The Supreme Court (Second Petty Bench) issued a decision on October 23, 2017, overruling an Osaka High Court original decision that had dismissed a claim for damages filed by a plaintiff, an individual who alleged that the leak of the plaintiff's personal information (including the plaintiff's name, date of birth, address, telephone number) possessed by the defendant, a correspondence education provider, caused the plaintiff mental distress. The Supreme Court remanded the case to the Osaka High Court for further action regarding the defendant's negligence, the plaintiff's mental damage and its degree, etc.

There are several judicial precedents affirming that plaintiffs may claim damages for infringement of their privacy rights due to personal information leakage. Some of the existing precedents support damage claims in the range of ¥5000–10,000 based on types of mental distress, such as anxiety, even without any proof of harassment or financial loss due to the misuse of personal information. By contrast, the Osaka High Court's decision in the instant case had ruled that discomfort or anxiety alone was insufficient grounds for damages. The Supreme Court's recent decision overruled this decision and suggested the possibility that a court may recognize mental distress such as discomfort or anxiety as the basis for damages in cases of personal information leakage.

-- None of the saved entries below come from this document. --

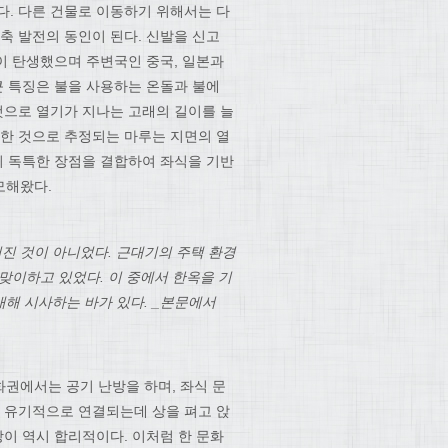
다. 다른 건물로 이동하기 위해서는 다
축 발전의 동인이 된다. 신발을 신고
이 탄생했으며 주변국인 중국, 일본과
큰 특징은 불을 사용하는 온돌과 불에
것으로 열기가 지나는 고래의 길이를 늘
래한 것으로 추정되는 마루는 지면의 열
지 독특한 장점을 결합하여 좌식을 기반
모해왔다.
진 것이 아니었다. 근대기의 주택 환경
 맞이하고 있었다. 이 중에서 한옥을 기
해 시사하는 바가 있다. _본문에서
권에서는 공기 난방을 하며, 좌식 문
과 유기적으로 연결되는데 상을 펴고 앉
방이 역시 합리적이다. 이처럼 한 문화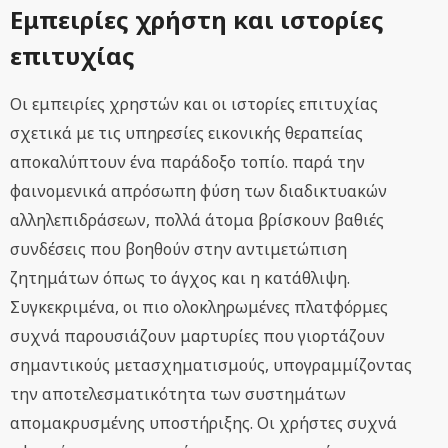
Εμπειρίες χρήστη και ιστορίες
επιτυχίας
Οι εμπειρίες χρηστών και οι ιστορίες επιτυχίας
σχετικά με τις υπηρεσίες εικονικής θεραπείας
αποκαλύπτουν ένα παράδοξο τοπίο. παρά την
φαινομενικά απρόσωπη φύση των διαδικτυακών
αλληλεπιδράσεων, πολλά άτομα βρίσκουν βαθιές
συνδέσεις που βοηθούν στην αντιμετώπιση
ζητημάτων όπως το άγχος και η κατάθλιψη.
Συγκεκριμένα, οι πιο ολοκληρωμένες πλατφόρμες
συχνά παρουσιάζουν μαρτυρίες που γιορτάζουν
σημαντικούς μετασχηματισμούς, υπογραμμίζοντας
την αποτελεσματικότητα των συστημάτων
απομακρυσμένης υποστήριξης. Οι χρήστες συχνά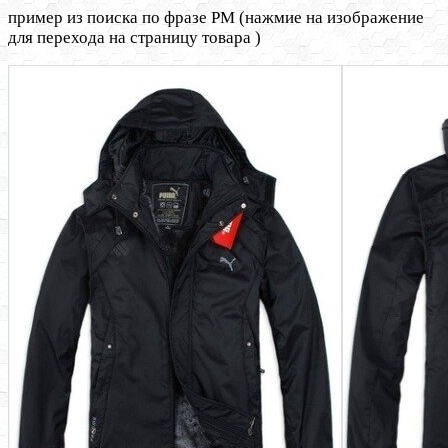
пример из поиска по фразе PM (нажмие на изображение
для перехода на страницу товара )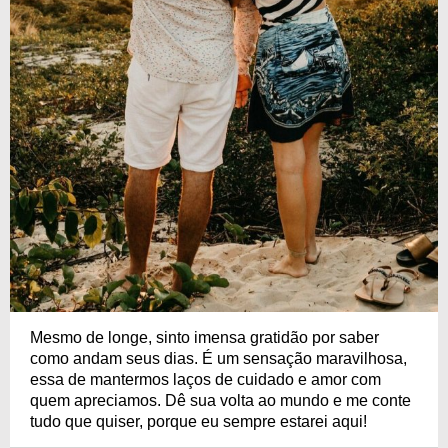
Mesmo de longe, sinto imensa gratidão por saber
como andam seus dias. É um sensação maravilhosa,
essa de mantermos laços de cuidado e amor com
quem apreciamos. Dê sua volta ao mundo e me conte
tudo que quiser, porque eu sempre estarei aqui!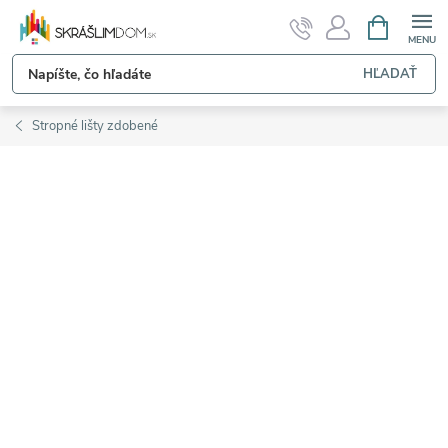
Prejsť
NÁKUPN
KOŠÍK
na
obsah
HĽADAŤ
Stropné lišty zdobené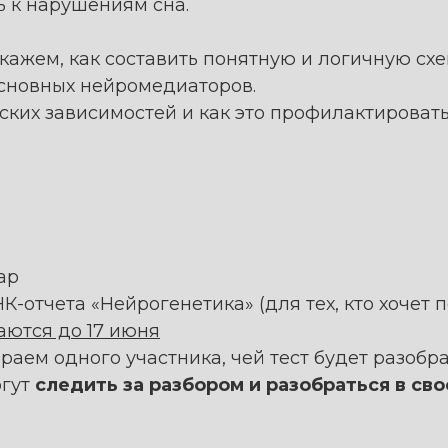
ь к нарушениям сна.
окажем, как составить понятную и логичную сх
основных нейромедиаторов.
еских зависимостей и как это профилактировать
ар
-отчета «Нейрогенетика» (для тех, кто хочет 
ются до 17 июня
раем одного участника, чей тест будет разоб
огут
следить за разбором и разобраться в св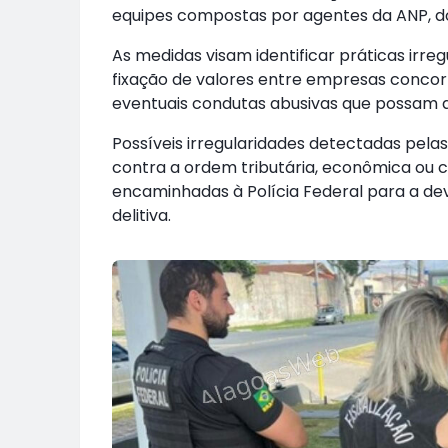
equipes compostas por agentes da ANP, do
As medidas visam identificar práticas irr
fixação de valores entre empresas concor
eventuais condutas abusivas que possam a
Possíveis irregularidades detectadas pelas
contra a ordem tributária, econômica ou 
encaminhadas à Polícia Federal para a dev
delitiva.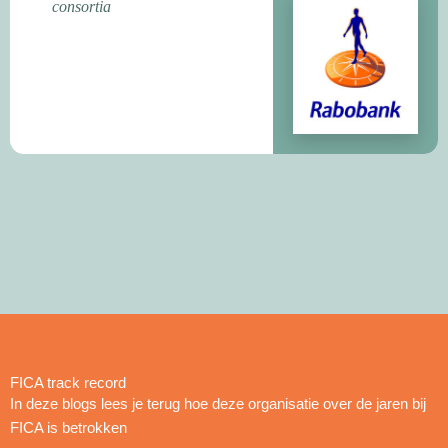
consortia
FICA track record
In deze blogs lees je terug hoe deze organisatie over de jaren bij
FICA is betrokken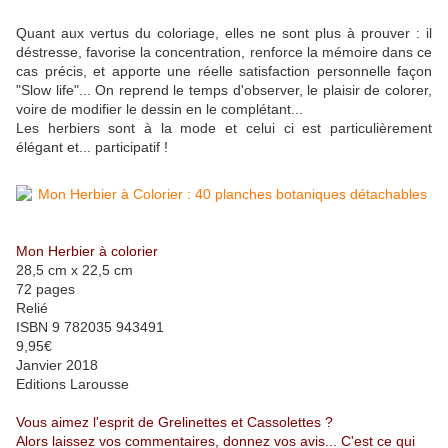
Quant aux vertus du coloriage, elles ne sont plus à prouver : il
déstresse, favorise la concentration, renforce la mémoire dans ce
cas précis, et apporte une réelle satisfaction personnelle façon
"Slow life"... On reprend le temps d'observer, le plaisir de colorer,
voire de modifier le dessin en le complétant...
Les herbiers sont à la mode et celui ci est particulièrement
élégant et... participatif !
Mon Herbier à colorier
28,5 cm x 22,5 cm
72 pages
Relié
ISBN 9 782035 943491
9,95€
Janvier 2018
Editions Larousse
Vous aimez l'esprit de Grelinettes et Cassolettes ?
Alors laissez vos commentaires, donnez vos avis... C'est ce qui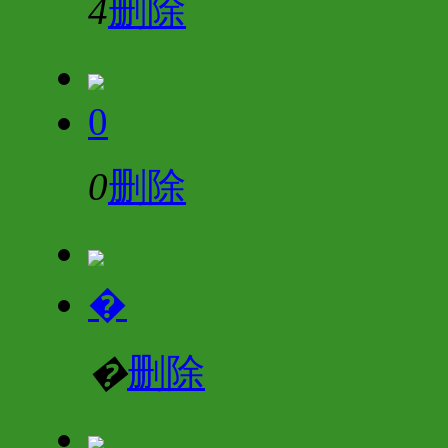
4
删除
0
0
删除
�
�
删除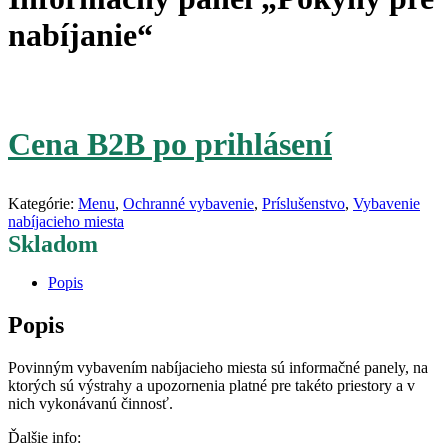
nabíjanie“
Cena B2B po prihlásení
Kategórie:
Menu
,
Ochranné vybavenie
,
Príslušenstvo
,
Vybavenie
nabíjacieho miesta
Skladom
Popis
Popis
Povinným vybavením nabíjacieho miesta sú informačné panely, na
ktorých sú výstrahy a upozornenia platné pre takéto priestory a v
nich vykonávanú činnosť.
Ďalšie info: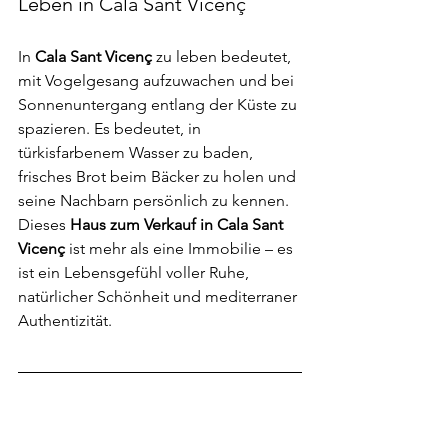
Leben in Cala Sant Vicenç
In 
Cala Sant Vicenç
 zu leben bedeutet, 
mit Vogelgesang aufzuwachen und bei 
Sonnenuntergang entlang der Küste zu 
spazieren. Es bedeutet, in 
türkisfarbenem Wasser zu baden, 
frisches Brot beim Bäcker zu holen und 
seine Nachbarn persönlich zu kennen. 
Dieses 
Haus zum Verkauf in Cala Sant 
Vicenç
 ist mehr als eine Immobilie – es 
ist ein Lebensgefühl voller Ruhe, 
natürlicher Schönheit und mediterraner 
Authentizität.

Due to the widespread adoption of technological developments including big data and the Internet of Things, we expect that the number of opportunities for companies to deal with large amounts of personal information will increase dramatically in the future and that the potential liability due to personal information leakage may be very large. Any company dealing with personal information in Japan should carefully review the Supreme Court's decision and the progress of the remanded trial, as well as reconsider the possible economic impact of, and countermeasures against, leaks of personal information.